Never animate Dynamic rigidbodies directly with the Animator - this causes conflicts between the animation system and physics engine. You can animate kinematic rigidbodies, but it's often better to animate visual representations separately from physics bodies.
How do unity kinematic rigidbody affect performance compared to Dynamic ones?
Kinematic rigidbodies are significantly more performance-friendly because Unity only needs to check for collisions, not simulate forces, gravity, or complex physics calculations. They can improve frame rates by 30-40% in physics-heavy scenes.
What's the difference between a kinematic rigidbody and a Static Collider?
Static Colliders have no rigidbody component and are assumed to never move, making them highly optimized for scenery.

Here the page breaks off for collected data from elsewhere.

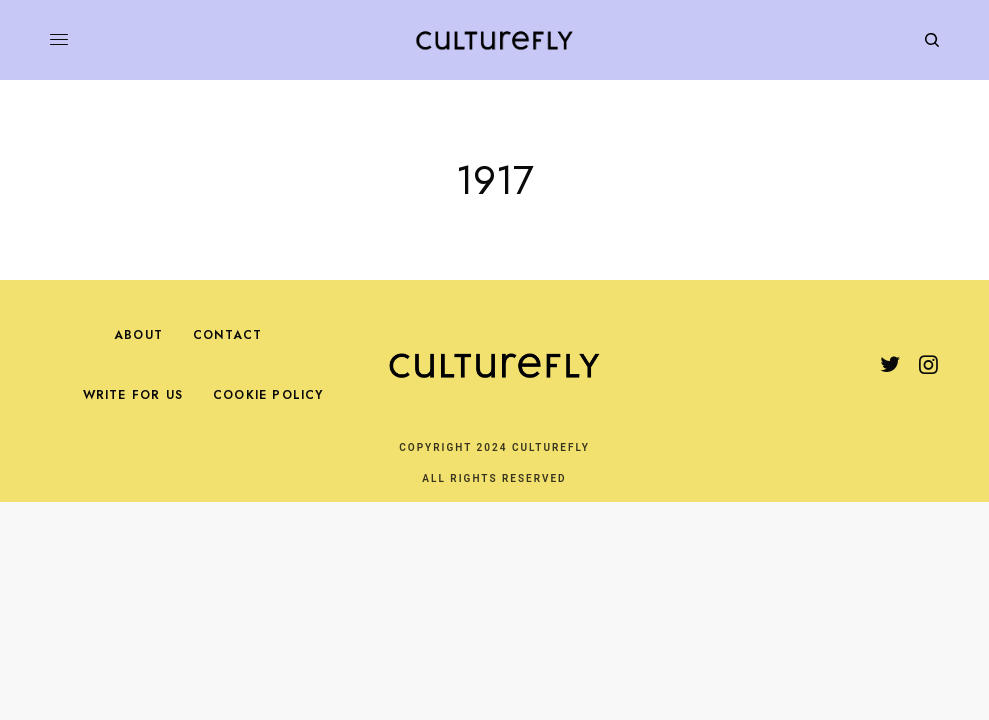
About (138, 335)
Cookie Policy (268, 395)
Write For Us (133, 395)
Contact (227, 335)
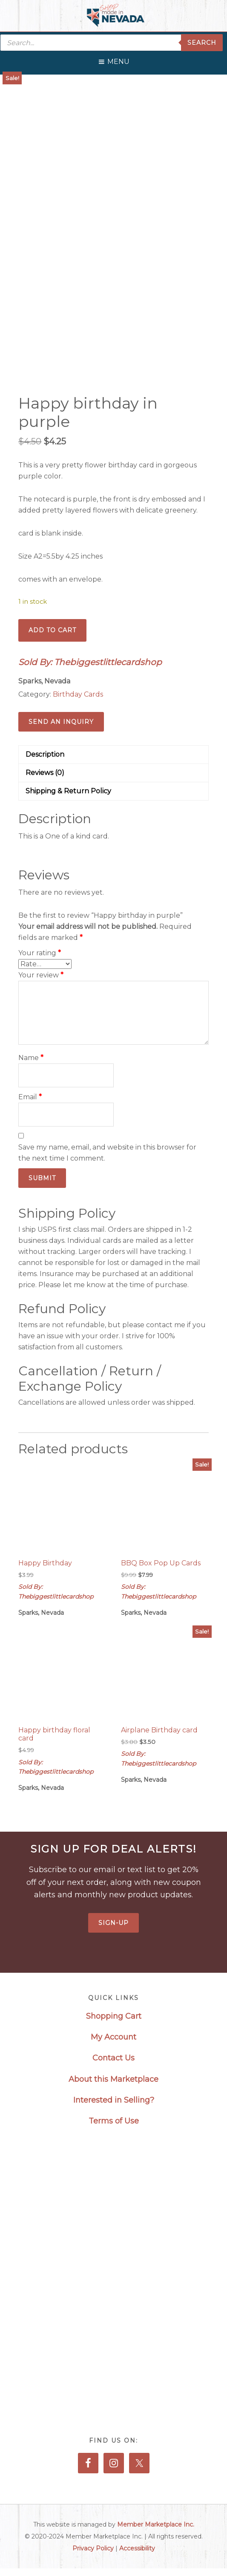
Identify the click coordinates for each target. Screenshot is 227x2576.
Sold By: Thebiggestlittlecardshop (90, 662)
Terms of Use (114, 2121)
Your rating (39, 953)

Kinematic rigidbodies can move but ignore physics forces, making them perfect for scripted moving objects like platforms.
Can kinematic rigidbodies detect collisions and triggers?
Yes! Kinematic rigidbodies can detect both collisions and trigger events. They can push other objects and call OnCollisionEnter, OnTriggerEnter, and related physics callbacks, making them perfect for interactive game mechanics.
How do I create a character controller using a kinematic rigidbody?
Set rb.isKinematic = true, then use rb.MovePosition() in FixedUpdate to handle movement based on player input. This gives you precise control over character movement while still allowing interaction with physics objects and proper collision detection.
What are some common mistakes when working with unity inverse kinematic and rigidbodies?
Common mistakes include moving kinematic bodies in Update instead of FixedUpdate, using transform.position instead of MovePosition, trying to animate Dynamic rigidbodies directly, and forgetting to manage useGravity when switching between kinematic and Dynamic modes.